Through their effect on intestinal bacteria, prebiotics would promote the recovery of a normal sleep/wake cycle after a disruption of circadian rhythms.
- Jet lag leads to sleep and mood disturbances
- A diet based on prebiotic intake could limit the effects of this disruption of the circadian rhythm
A diet based on fibrous vegetables or whole grains: good for the form or for the line? Not only that, it would also be the cure for the effects of jet lag! These prebiotics on which the intestinal bacteria feed, according to a study conducted by American researchers and published in Brain, Behavior and Immunitywould make the body more resistant to disruption of the circadian rhythm.
Changes in time zones during a trip or also night work that disrupt the natural rhythm can lead to sleep or mood disorders and even have greater repercussions on our health. “By promoting and stabilizing good gut bacteria and the metabolites they release, we can make our bodies more resilient to circadian disruptions,” says Professor Monika Fleshner of the University of Colorado and lead author of this study. . And to treat these good bacteria, there’s nothing like prebiotics – not to be confused with probiotics, live microorganisms added to certain food products.

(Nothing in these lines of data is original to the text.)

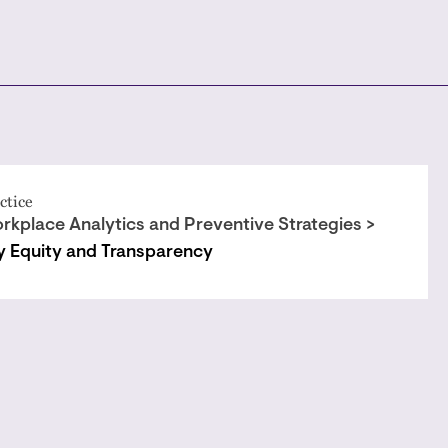
ctice
rkplace Analytics and Preventive Strategies >
y Equity and Transparency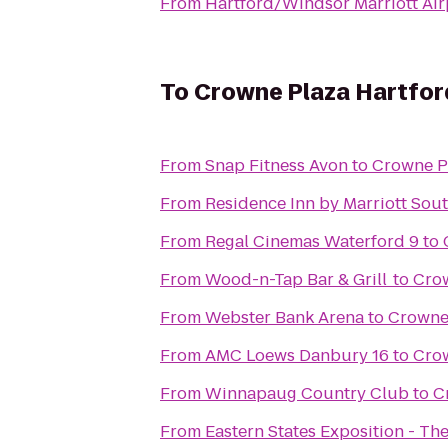
From
Hartford/Windsor Marriott Air
To
Crowne Plaza Hartfor
From
Snap Fitness Avon
to
Crowne Pl
From
Residence Inn by Marriott Sou
From
Regal Cinemas Waterford 9
to
From
Wood-n-Tap Bar & Grill
to
Crow
From
Webster Bank Arena
to
Crowne 
From
AMC Loews Danbury 16
to
Crow
From
Winnapaug Country Club
to
C
From
Eastern States Exposition - The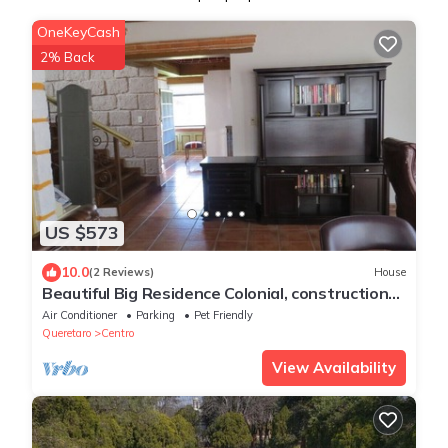
OneKeyCash
2% Back
US $573
10.0
(2 Reviews)
House
Beautiful Big Residence Colonial, construction
colonial, great vineyards close
Air Conditioner
Parking
Pet Friendly
Queretaro
Centro
View Availability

Faster recovery from a normal sleep/wake cycle
It was work carried out on mice that led to this conclusion. The researchers fed two groups of these animals, one with a normal diet, the other with a diet enriched with prebiotics, and they then modified their light/dark cycles for two months, which represents the equivalent of a journey between two time zones separated by 12 hours. The mice that had received the diet supplemented with prebiotics found a normal sleep/wake cycle more quickly as well as a normal temperature, which could also be disturbed by jet lag. This experiment completes previous work which had shown that animals fed with a prebiotic supplement were more resistant to stress.
But beware: what has been tested on mice is not applicable as it is to humans. The doses of prebiotics used during this work, compared to human doses, would be, according to the researchers’ own admission, “excessive”. No need to stuff yourself with leeks, onions, asparagus or whole grains before a trip! But including these foods in your diet can help limit the effects of jet lag.